I had not spoken one word that day, so I cleared my throat. This sounded rude, as if I were grabbing longsolicited attention. Both my seniors turned to me in surprise as I made the noise and I said, my voice sounding very loud and resonant like someone talking on a learn-a-newlanguage tape, 'Did you see the bit on the consent form about her wanting to keep her mole?'
I don't know whether Mr Moore had been intending to move away at that point anyway, to show Lucy that he trusted her to get on with the next stage herself. But it seemed as if, as soon as my voice came out, he went to sit down. But 'Oh yes,' chirped she, 'I pointed your note out to Mr Moore just before we came through. We thought it was sweet that you were taking such an interest, although it did seem like rather an unorthodox use for the consent form to use it to describe the patient's little fancies. Are you sure you're in the right business, darling? You'd make a lovely GP.'
With that, she picked up the knife and held it towards the perfect blue ink sphere she had drawn around Jane's remaining breast. The dark ink line of her intended incision went right through the mole like a bypass through much-loved countryside. Her fisted hand was small and neat, the latex of her glove taut against her like sealskin. The blue line ran red as the blade stroked Jane's chest.
Silent again, I took two swabs and pulled them in opposite directions against the line as she cut through it, to ease her path. The fleet knife was now close to the middle of the sternum and I realised what I needed to do. I made sure, as I anticipated the arrival of the scalpel with my adjusted swabs, that I interpreted the line she had drawn to my own advantage and I put one of my swabs down so that its very corner lay over the mole. Almost as soon as I had done this, along came that sleek edge and slit just a mere breath away from the tiny mark I had defended. A disproportionate sense of relief stung my eyes. And the rest of the operation happened in a blur. Before I knew it, Lucy was securing two drains under the skin with tethered sutures. We were done.
I did not speak to Jane again. The conversations that took place on the ward rounds were usually between her and Lucy, and were about the amount of blood in her drains and, increasingly, when she could leave the hospital. And my shiny registrar was the surgeon who had removed her cancer. I would not have asked about that mole in any case. Perhaps her request had just been some sort of anxious reflex, some need on her part to say something in that room with her brother that day. But I was pleased with myself. I had saved for my patient the only thing she could bring herself to mention, the tiny mole that made her feel she would know herself, even after such therapeutic savagery had been performed.

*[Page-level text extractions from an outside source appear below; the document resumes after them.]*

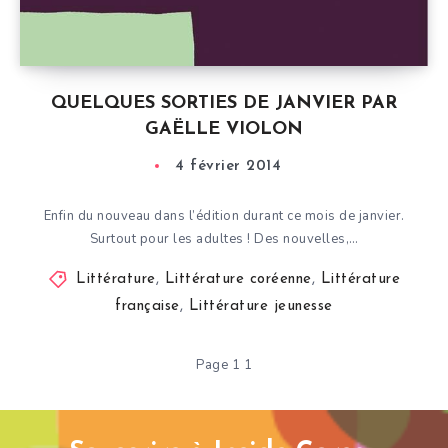
QUELQUES SORTIES DE JANVIER PAR
GAËLLE VIOLON
4 février 2014
Enfin du nouveau dans l’édition durant ce mois de janvier.
Surtout pour les adultes ! Des nouvelles,…
Littérature
,
Littérature coréenne
,
Littérature
française
,
Littérature jeunesse
Page 1 1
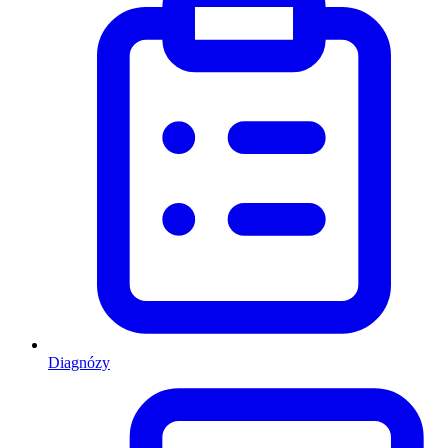
Diagnózy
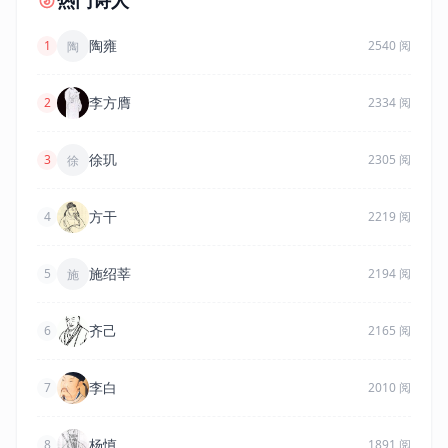
热门诗人
陶雍
1
2540 阅
陶
李方膺
2
2334 阅
徐玑
3
2305 阅
徐
方干
4
2219 阅
施绍莘
5
2194 阅
施
齐己
6
2165 阅
李白
7
2010 阅
杨慎
8
1891 阅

Of all the disabilities a person may endure, perhaps none is more devastating than losing the power of speech. Aphonia is linked with a high rate of psychiatric morbidity and even suicide. Certainly, it is hard to doctor someone who has no voice. It is with words that patients are able to convey their needs, to let us know if we are helping them or not.

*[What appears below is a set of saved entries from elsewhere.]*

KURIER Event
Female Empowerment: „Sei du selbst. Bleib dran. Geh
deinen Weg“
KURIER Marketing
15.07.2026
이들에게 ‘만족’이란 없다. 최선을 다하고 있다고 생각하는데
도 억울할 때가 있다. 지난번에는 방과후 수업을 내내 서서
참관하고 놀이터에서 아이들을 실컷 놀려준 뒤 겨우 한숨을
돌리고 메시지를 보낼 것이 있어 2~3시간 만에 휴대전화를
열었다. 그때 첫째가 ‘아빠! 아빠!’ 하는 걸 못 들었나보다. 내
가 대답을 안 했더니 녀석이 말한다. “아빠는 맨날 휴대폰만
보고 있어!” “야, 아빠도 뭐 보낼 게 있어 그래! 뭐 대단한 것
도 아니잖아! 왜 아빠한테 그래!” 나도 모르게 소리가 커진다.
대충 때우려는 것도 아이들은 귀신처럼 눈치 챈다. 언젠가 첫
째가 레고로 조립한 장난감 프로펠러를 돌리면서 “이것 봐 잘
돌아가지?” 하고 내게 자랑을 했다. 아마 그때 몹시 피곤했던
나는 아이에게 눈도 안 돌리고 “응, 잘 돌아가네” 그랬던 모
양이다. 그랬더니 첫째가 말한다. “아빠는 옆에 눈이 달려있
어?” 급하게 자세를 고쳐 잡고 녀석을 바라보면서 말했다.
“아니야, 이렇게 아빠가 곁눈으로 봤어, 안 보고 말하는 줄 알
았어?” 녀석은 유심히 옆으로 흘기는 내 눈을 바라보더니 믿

For these reasons, elaborate mechanisms for voice restoration exist in hospitals. There are mechanical, hand-held devices for laryngectomy patients or tiny latex Blom-Singer speech prostheses. There is a whole clinical discipline, known as speech and language therapy, devoted to this area.
But both the triumphs and the defeats of clinical communication may lie outside this remit. Sometimes, patients find their own significant ways of making themselves understood. And at other times, we doctors may deny our patients a voice through the unconscious but still brutal act of just not listening to it.